China’s virus death toll spikes, more than SARS
China’s death toll from a new coronavirus jumped above 360 on Monday to surpass the number of fatalities of its SARS crisis two decades ago, with dozens of people dying in the epicentre’s quarantined ground-zero.
The 57 confirmed new deaths was the single-biggest increase since the virus was detected late last year in the central city of Wuhan, where it is believed to have jumped from animals at a market into humans.
The virus has since spread to more than 24 countries, despite many governments imposing unprecedented travel bans on people coming from China.
The World Health Organization has declared the crisis a global health emergency, and the first foreign death from the virus was reported in the Philippines on Sunday.
In China, all but one of the 57 new deaths reported Monday were in Wuhan and the rest of Hubei province, most of which has been under lockdown for almost two weeks to stop people leaving and transmitting the virus.
The national death toll reached 361, exceeding the 349 mainland fatalities from the Severe Acute Respiratory Syndrome (SARS) outbreak of 2002-03.
SARS, caused by a pathogen similar to the new coronavirus and also originated in China, killed 774 people—with most of the other deaths in Hong Kong.
Economic woes
The virus is also having an increasingly heavy economic impact, shutting down businesses across China, curbing international travel and impacting production lines of major international brands.
Stock markets in Shanghai and Shenzhen plunged by nearly nine percent on Monday morning as investors returned from a Lunar New Year holiday that had been extended to stop people travelling around China.
Hundreds of firms tumbled by the maximum 10 percent as investors got their first chance in more than a week to react to a barrage of bad news from the spiralling outbreak.
Travel and tourism shares plummeted after domestic and international travel curbs were imposed to slow the virus.
In Wuhan, which has been transformed from a bustling industrial hub into a near-ghost town, residents have been living in deep fear of catching the virus.
The city’s medical facilities have been overwhelmed, with state news agency Xinhua reporting Monday that 68 medical teams of 8,300 staff from across China had been sent to Hubei to “aid novel coronavirus control”.
The number of infections in China also jumped signficantly on Monday, passing 17,200.
Amid mounting pressure the government has been racing to build two new hospitals in extraordinarily quick timeframes.
The first of those, a 1,000-bed facility, was due to open on Monday, just 10 days after construction began.
About 1,400 military medics will treat patients at the hospital, dubbed “Fire God Mountain”, according to state media.

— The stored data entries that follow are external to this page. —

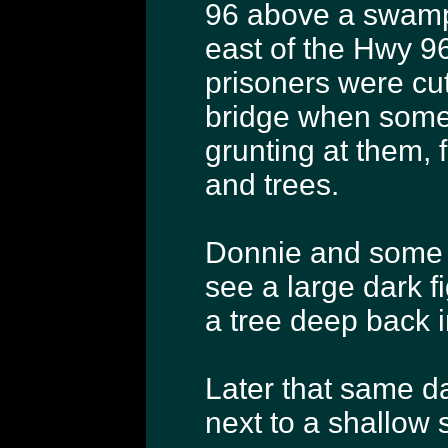
96 above a swampy
east of the Hwy 96
prisoners were cu
bridge when somet
grunting at them, 
and trees.
Donnie and some o
see a large dark f
a tree deep back i
Later that same d
next to a shallow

However with the death toll surging in Wuhan and other areas of Hubei, it was not immediately clear what overall impact the hospitals would have on the virus spreading elsewhere.
In a worrying signal about it already spreading in significant numbers to other parts of China, the eastern industrial city of Wenzhou was on Sunday placed under a similar lockdown to Wuhan.
Roads in Wenzhou, 800 kilometres (500 miles) to the east, were closed and its nine million people were ordered to stay indoors.
Only one resident per household in Wenzhou is allowed to go out every two days to buy necessities, authorities announced.
Travel curbs
The emergence of the virus coincided with the Lunar New Year, when hundreds of millions travel across the country in planes, trains and buses for family reunions.
The holiday—originally scheduled to end last Friday—was extended by three days to give authorities more time to deal with the crisis.
But some major cities—including Shanghai—extended the holiday again, and many schools and universities delayed the start of new terms.
Road traffic on Sunday, when hundreds of millions of people would have been expected to return to their cities of work, was down 80 percent, the transport ministry said.
Train journeys were down 74 percent on last year, according to Xinhua, with plane trips during the new year holiday down around a fifth.
In a bid to stagger the return to work, many companies offered staff the option to work from home or defer travel, or simply closed.
Stopping the spread
The G7 countries—Canada, France, Germany, Italy, Japan, Britain and the United States—have all confirmed cases of the virus.
They will discuss a joint response, German Health Minister Jens Spahn said on Sunday.
The US, Australia, New Zealand and Israel have banned foreign nationals from visiting if they have been in China recently, and they have also warned their own citizens against travelling there.